The unveiling came at the recent Midwest Broadcast & Multimedia Technology Conference (formerly known as Ohio Broadcast & Multimedia Technology Conference) at the Greater Columbus Convention Center.

Axia’s new flagship console draws upon the Telos Alliance’s history as the inventor of AoIP for broadcast, with more than 9,700 AoIP consoles and 100,000 connected devices on-air worldwide.

“Quasar features a sleek new look and extremely high-quality components, rugged enough for a lifetime of uninterrupted use,” Telos boasts. “Designed based on extensive global customer feedback and ergonomic studies, Quasar has an easy-to-operate touchscreen user interface (no external display required) that operators can also access remotely via any HTML5 device. The absence of an overbridge makes for easy desk installation, and the console is fanless and modular, with redundant load-sharing power supply units.”
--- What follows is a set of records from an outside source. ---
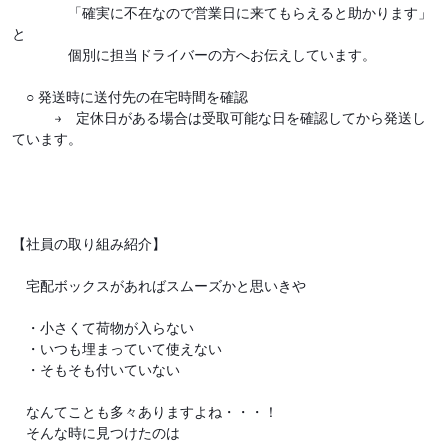
「確実に不在なので営業日に来てもらえると助かります」
と
個別に担当ドライバーの方へお伝えしています。
○ 発送時に送付先の在宅時間を確認
→ 定休日がある場合は受取可能な日を確認してから発送し
ています。
【社員の取り組み紹介】
宅配ボックスがあればスムーズかと思いきや
・小さくて荷物が入らない
・いつも埋まっていて使えない
・そもそも付いていない
なんてことも多々ありますよね・・・！
そんな時に見つけたのは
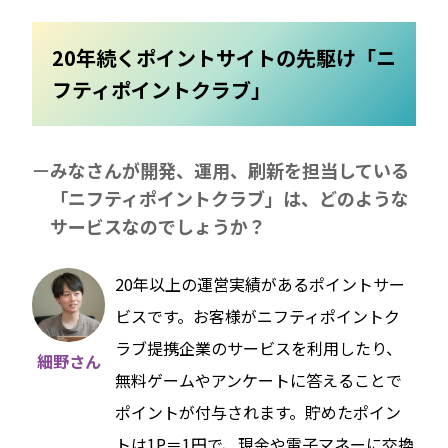
20年続くポイントサイトの先駆け「ニ
フティポイントクラブ」
みなさんが開発、運用、刷新を担当している
「ニフティポイントクラブ」は、どのような
サービスなのでしょうか？
20年以上の運営実績があるポイントサー
ビスです。お客様がニフティポイントク
ラブ提携企業のサービスを利用したり、
細野さん
無料ゲームやアンケートに答えることで
ポイントが付与されます。貯めたポイン
トは1P＝1円で、現金や電子マネーに交換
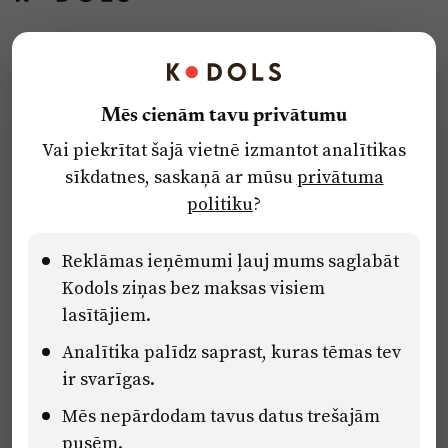
Kontakti
Reklāma
Mēs cienām tavu privātumu
Par laikrakstu
Vai piekrītat šajā vietnē izmantot analītikas
Privātuma politika
sīkdatnes, saskaņā ar mūsu
privātuma
Ētikas kodekss
politiku
?
Lietošanas noteikumi
Pārredzamības paziņojumi
Reklāmas ieņēmumi ļauj mums saglabāt
Kodols ziņas bez maksas visiem
lasītājiem.
Eiropas Savienības Atveseļošanas un noturības mehānisma plāna
Analītika palīdz saprast, kuras tēmas tev
2.2. reformu un investīciju virziena “Uzņēmumu digitālā
transformācija un inovācijas” 2.2.1.5.i. investīcijas “Mediju nozares
ir svarīgas.
uzņēmumu digitālās transformācijas veicināšana” pasākuma
“Mācības mediju nozares speciālistu digitālās kompetences un
Mēs nepārdodam tavus datus trešajām
zināšanu pilnveidošanai” projektā Latvijas Mediju nozares
pusēm.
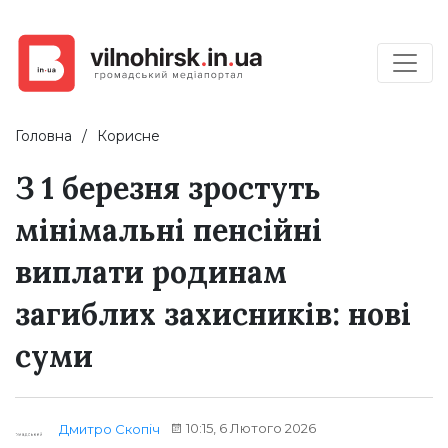
Головна
Корисне
З 1 березня зростуть
мінімальні пенсійні
виплати родинам
загиблих захисників: нові
суми
10:15, 6 Лютого 2026
Дмитро Скопіч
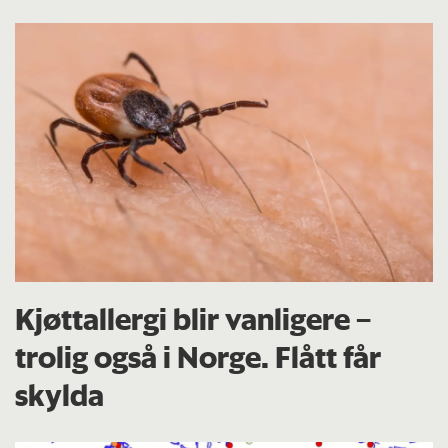
Kjøttallergi blir vanligere –
trolig også i Norge. Flått får
skylda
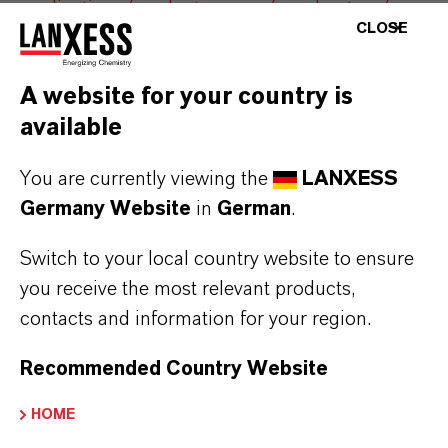
applications/product-groups/accelerators/
.
CLOSE
A website for your country is
ÜBER LANXESS
available
You are currently viewing the
LANXESS
ZUKUNFTSGERICHTETE AUSSAGEN
Germany Website
in
German
.
Switch to your local country website to ensure
MEHR INFORMATIONEN
you receive the most relevant products,
contacts and information for your region.
Neuer Vulkanisationsbeschleuniger von
LANXESS
(PDF, 203,1 KB)
Recommended Country Website
Neuer Vulkanisationsbeschleuniger von
HOME
LANXESS
(RTF, 6,5 KB)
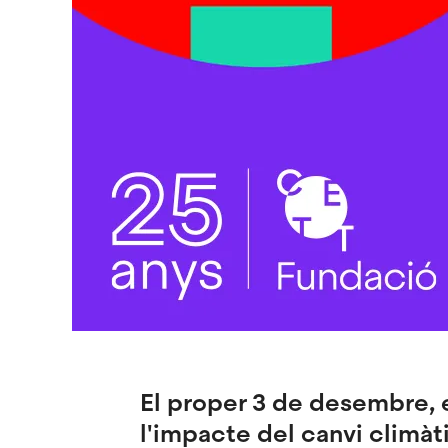
El proper 3 de desembre, e
l'impacte del canvi climàt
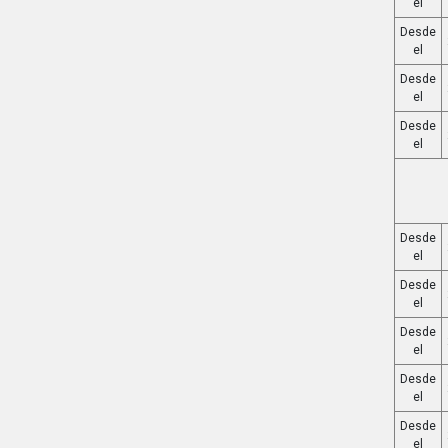
el
Desde
el
Desde
el
Desde
el
Desde
el
Desde
el
Desde
el
Desde
el
Desde
el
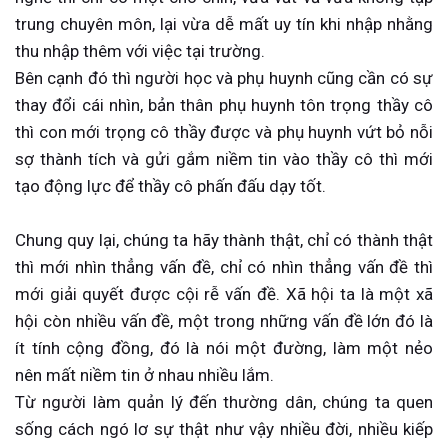
trung chuyên môn, lại vừa dễ mất uy tín khi nhập nhằng
thu nhập thêm với việc tại trường.
Bên cạnh đó thì người học và phụ huynh cũng cần có sự
thay đổi cái nhìn, bản thân phụ huynh tôn trọng thầy cô
thì con mới trọng cô thầy được và phụ huynh vứt bỏ nỗi
sợ thành tích và gửi gắm niềm tin vào thầy cô thì mới
tạo động lực để thầy cô phấn đấu dạy tốt.
Chung quy lại, chúng ta hãy thành thật, chỉ có thành thật
thì mới nhìn thẳng vấn đề, chỉ có nhìn thẳng vấn đề thì
mới giải quyết được cội rễ vấn đề. Xã hội ta là một xã
hội còn nhiều vấn đề, một trong những vấn đề lớn đó là
ít tính cộng đồng, đó là nói một đường, làm một nẻo
nên mất niềm tin ở nhau nhiều lắm.
Từ người làm quản lý đến thường dân, chúng ta quen
sống cách ngó lơ sự thật như vậy nhiều đời, nhiều kiếp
Telos adds that Quasar “makes the operator’s job dramatically easier, including new Source profiles (for source-associated logic automation), automatic mix-minus, and automixing on all channels. Extensive metering is built into the surface right where it needs to be—on every channel display, next to each fader, and on the monitor module. Users can customize their Quasar surface thanks to user-assignable buttons in the master touchscreen module and every channel strip.”

For TV applications, the updated Quasar Engine delivers 64 stereo input channels—all with  DSP processing—and loudness metering on all outputs. Four programmable Layers allow the user to control all channels, including DSP, even on smaller surfaces.

“Quasar gives operators confidence with world-renowned Axia audio quality and reliability,” Telos says. “The Quasar Engine’s native AoIP processing, based on a server-class hardware platform, ensures high-performance audio. The console’s 6th-generation technology is mature and sophisticated, offering extreme reliability, with system modularity minimizing single points of failure.”


Quasar connects to the Axia’s Livewire+™ AES67 AoIP network and takes advantage of its powerful distributed I/O architecture. The Livewire+ network allows detection, sharing, and control of audio resources across multiple studios connected to the network, and its technology complies with the latest AES67 standards.